We are fortunate to have groups like the Public Matters leadership corps, Young Professionals, Emerging Generation network, the Foundation (I think that’s the right name), and others organizing and providing mutual support in the community, where we hope many of them will continue to live, work, raise kids, create, and contribute to the greater good. Here is the report by Sabrina Tavernise. Get the NYT if you want more of this kind of news.
Dayton sits on one side of a growing divide among American cities, in which a small number of metro areas vacuum up a large number of college graduates, and the rest struggle to keep those they have.
The winners are metro areas like Raleigh, N.C., San Francisco and Stamford, Conn., where more than 40 percent of the adult residents have college degrees. The Raleigh area has a booming technology sector and several major research universities; San Francisco has been a magnet for college graduates for decades; and metropolitan Stamford draws highly educated workers from white-collar professions in New York like finance.
Metro areas like Bakersfield, Calif., Lakeland, Fla., and Youngstown, Ohio, where less than a fifth of the adult residents have college degrees, are being left behind.

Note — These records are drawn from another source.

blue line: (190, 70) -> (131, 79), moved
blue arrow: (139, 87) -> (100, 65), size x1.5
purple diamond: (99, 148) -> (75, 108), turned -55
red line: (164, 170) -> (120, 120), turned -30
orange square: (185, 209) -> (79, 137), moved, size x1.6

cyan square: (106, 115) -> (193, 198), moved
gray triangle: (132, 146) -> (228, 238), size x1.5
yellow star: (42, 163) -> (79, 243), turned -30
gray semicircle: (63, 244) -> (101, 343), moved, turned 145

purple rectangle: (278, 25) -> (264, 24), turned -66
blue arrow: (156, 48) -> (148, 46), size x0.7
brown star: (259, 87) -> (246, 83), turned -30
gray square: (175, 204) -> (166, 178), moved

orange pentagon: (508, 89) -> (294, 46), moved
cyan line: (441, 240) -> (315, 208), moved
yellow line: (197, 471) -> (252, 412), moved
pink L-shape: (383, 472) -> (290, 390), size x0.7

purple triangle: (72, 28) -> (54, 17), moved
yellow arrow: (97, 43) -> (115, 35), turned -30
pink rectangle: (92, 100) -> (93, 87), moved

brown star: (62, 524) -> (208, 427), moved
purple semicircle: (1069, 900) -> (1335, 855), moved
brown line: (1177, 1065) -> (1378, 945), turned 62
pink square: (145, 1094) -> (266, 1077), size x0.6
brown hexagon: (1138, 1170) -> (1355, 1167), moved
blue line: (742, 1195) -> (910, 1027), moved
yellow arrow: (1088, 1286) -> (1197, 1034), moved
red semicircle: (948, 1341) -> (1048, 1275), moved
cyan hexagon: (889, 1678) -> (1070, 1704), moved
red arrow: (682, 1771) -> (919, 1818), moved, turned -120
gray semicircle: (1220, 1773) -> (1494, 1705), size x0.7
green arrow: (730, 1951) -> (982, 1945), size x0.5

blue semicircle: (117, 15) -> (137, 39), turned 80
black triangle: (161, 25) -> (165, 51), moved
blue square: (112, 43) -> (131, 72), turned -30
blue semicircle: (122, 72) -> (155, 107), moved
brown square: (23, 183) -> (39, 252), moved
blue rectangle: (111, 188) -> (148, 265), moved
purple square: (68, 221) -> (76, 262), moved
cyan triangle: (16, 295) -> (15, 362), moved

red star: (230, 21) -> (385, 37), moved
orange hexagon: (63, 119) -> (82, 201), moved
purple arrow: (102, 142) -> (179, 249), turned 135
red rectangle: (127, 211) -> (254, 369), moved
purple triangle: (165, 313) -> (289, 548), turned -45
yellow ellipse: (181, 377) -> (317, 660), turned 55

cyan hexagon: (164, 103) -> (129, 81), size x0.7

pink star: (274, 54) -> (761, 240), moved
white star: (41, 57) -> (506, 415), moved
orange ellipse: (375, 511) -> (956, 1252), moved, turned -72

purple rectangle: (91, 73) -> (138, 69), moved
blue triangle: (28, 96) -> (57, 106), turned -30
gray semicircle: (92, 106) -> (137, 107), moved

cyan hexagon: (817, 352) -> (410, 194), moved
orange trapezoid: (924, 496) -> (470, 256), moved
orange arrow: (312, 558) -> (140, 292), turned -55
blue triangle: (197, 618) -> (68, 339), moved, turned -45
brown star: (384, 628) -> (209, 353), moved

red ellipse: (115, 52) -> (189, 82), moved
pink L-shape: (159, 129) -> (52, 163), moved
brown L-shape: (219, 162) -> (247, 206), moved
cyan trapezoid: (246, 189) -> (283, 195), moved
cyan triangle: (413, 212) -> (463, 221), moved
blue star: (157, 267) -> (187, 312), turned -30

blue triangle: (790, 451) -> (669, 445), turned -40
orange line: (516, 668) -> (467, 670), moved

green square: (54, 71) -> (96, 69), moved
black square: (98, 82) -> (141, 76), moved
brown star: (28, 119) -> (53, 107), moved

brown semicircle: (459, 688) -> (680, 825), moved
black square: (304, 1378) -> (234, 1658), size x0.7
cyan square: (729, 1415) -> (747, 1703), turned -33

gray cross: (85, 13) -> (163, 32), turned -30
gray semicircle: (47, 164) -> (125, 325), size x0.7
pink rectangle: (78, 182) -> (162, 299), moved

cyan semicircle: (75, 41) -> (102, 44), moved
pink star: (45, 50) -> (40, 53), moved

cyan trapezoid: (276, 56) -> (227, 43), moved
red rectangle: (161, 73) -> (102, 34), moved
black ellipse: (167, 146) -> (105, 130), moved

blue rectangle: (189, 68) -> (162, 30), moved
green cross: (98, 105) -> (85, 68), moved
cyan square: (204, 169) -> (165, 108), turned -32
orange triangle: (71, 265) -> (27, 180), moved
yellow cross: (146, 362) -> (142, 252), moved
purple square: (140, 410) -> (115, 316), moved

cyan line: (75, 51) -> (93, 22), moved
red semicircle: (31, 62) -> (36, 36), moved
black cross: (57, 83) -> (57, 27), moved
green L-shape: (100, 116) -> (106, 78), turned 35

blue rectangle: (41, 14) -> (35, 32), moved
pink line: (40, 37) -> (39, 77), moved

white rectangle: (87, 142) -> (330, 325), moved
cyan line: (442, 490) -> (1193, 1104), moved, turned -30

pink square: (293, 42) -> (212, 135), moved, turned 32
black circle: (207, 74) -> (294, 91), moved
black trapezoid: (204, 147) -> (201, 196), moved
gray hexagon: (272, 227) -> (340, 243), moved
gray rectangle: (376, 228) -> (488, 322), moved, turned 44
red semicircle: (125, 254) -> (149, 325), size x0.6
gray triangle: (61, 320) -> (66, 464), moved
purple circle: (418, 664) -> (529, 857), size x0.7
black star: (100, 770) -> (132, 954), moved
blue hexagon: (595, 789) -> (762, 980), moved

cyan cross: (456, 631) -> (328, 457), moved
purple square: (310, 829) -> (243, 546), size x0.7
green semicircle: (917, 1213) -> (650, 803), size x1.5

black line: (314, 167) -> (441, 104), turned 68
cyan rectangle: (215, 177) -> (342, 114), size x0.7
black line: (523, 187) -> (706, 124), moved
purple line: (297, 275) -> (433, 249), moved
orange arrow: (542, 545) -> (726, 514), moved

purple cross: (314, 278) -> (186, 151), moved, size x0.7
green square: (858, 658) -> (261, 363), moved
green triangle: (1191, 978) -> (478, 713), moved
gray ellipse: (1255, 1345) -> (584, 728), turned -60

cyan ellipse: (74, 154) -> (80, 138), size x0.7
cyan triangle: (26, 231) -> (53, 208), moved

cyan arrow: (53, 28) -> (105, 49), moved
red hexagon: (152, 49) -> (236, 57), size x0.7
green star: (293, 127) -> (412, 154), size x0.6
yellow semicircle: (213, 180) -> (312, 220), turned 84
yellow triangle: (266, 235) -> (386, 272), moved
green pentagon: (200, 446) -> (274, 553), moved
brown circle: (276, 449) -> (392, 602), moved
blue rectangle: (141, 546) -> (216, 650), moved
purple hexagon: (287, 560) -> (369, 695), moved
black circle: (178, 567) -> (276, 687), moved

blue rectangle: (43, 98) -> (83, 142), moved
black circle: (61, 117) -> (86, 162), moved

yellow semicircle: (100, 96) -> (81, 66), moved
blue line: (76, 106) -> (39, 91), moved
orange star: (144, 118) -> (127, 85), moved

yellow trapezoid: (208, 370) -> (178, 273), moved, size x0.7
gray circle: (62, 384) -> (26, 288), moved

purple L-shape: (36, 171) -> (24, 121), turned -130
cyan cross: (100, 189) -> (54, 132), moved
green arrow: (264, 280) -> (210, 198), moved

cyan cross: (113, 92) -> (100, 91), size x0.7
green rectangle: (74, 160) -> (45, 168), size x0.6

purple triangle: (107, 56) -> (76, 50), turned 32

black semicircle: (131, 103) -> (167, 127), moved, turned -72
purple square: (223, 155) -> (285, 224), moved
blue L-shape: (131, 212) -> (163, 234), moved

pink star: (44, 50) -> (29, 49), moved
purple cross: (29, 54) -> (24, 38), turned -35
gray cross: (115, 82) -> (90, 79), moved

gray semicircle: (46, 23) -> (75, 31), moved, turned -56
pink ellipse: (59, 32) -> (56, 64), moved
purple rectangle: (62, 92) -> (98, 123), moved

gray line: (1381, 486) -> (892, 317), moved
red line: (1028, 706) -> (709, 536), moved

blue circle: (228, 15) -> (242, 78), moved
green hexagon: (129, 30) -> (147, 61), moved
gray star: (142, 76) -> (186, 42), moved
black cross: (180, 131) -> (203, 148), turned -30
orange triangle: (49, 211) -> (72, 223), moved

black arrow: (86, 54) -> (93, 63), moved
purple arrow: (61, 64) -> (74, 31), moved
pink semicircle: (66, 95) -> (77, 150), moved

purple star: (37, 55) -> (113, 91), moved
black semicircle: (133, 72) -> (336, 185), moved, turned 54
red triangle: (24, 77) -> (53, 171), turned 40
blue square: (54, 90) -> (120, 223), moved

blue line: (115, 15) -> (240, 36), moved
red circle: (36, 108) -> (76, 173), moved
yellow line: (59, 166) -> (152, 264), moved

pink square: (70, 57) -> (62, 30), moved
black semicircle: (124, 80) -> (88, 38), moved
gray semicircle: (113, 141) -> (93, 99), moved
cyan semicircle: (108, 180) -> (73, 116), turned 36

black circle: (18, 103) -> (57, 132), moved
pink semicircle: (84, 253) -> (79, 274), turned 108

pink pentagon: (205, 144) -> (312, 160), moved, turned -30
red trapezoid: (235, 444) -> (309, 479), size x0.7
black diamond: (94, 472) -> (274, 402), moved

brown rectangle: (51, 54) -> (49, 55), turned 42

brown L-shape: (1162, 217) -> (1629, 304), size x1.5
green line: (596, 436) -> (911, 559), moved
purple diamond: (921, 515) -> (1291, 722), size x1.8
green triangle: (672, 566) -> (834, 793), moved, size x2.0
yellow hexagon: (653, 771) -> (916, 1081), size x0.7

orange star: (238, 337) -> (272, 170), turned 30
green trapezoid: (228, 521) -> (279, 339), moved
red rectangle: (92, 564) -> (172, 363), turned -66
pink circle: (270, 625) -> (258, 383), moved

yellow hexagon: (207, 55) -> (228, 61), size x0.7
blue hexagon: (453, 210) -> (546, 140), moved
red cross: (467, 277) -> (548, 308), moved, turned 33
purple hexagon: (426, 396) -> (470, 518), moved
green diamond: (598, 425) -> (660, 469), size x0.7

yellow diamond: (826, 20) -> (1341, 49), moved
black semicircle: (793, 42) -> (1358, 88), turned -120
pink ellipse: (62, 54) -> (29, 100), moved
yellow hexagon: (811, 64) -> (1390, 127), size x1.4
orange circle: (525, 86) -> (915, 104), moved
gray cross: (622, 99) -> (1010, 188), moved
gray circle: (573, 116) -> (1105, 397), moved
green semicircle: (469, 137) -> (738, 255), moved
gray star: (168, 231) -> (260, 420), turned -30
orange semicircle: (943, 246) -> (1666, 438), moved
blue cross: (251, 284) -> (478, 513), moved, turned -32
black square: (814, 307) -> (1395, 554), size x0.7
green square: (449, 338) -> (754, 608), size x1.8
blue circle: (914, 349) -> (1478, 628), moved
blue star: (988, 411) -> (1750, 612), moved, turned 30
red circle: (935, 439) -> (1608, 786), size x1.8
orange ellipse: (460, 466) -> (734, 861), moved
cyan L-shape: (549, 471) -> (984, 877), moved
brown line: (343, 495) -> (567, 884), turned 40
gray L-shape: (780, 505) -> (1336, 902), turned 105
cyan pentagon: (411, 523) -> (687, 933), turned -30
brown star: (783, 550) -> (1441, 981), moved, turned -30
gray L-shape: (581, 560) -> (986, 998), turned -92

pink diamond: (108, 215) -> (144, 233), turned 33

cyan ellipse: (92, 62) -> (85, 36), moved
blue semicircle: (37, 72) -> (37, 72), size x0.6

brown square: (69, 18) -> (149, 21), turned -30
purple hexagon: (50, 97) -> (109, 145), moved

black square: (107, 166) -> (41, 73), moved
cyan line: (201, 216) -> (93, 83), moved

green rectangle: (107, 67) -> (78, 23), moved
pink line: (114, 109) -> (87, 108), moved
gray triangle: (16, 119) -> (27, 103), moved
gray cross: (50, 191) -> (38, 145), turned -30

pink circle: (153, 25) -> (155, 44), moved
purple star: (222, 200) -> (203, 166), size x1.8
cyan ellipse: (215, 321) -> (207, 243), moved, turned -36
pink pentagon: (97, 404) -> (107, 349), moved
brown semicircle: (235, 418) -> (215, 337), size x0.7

The divide shows signs of widening as college graduates gravitate to places with many other college graduates and the atmosphere that creates.
Does anyone know the figures for Lowell/Greater Lowell?
City-Data reports that 18.1% of the Lowell residents age 25 or over had Bachelor’s degrees . That is as of 2009, however.
From one usually reliable source: Roughly 30% have an Associates Degree, or a BA, or a BA plus an advanced degree. Figure nationally is about 36%.